* [Instructions to follow]:
The answer should be the lines from the one with "PCI-Express" through the final line of the entries, restated word for word.

* [Records shown]:
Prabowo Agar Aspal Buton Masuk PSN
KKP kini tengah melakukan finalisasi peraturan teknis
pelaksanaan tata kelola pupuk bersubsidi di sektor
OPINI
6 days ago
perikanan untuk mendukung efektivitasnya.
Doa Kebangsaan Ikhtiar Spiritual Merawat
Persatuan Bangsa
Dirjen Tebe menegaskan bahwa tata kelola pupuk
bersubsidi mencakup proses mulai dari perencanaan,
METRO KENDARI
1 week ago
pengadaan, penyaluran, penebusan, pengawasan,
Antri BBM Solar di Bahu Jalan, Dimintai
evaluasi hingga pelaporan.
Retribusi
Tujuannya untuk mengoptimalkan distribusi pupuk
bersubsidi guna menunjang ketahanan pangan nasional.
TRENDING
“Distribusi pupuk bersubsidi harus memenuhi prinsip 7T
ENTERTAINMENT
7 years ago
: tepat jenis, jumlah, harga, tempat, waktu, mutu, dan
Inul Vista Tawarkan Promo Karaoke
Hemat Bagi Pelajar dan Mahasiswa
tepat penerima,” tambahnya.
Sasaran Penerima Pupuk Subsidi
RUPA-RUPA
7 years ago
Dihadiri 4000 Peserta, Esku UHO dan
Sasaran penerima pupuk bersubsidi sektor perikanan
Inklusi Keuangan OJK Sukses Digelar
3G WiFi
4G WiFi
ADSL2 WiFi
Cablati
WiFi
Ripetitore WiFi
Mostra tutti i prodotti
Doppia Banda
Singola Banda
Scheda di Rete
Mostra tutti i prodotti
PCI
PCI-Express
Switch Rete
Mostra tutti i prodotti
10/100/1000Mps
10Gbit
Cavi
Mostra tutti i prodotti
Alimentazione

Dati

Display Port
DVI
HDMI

* [Task result]:
PCI-Express
Switch Rete
Mostra tutti i prodotti
10/100/1000Mps
10Gbit
Cavi
Mostra tutti i prodotti
Alimentazione

Dati

Display Port
DVI
HDMI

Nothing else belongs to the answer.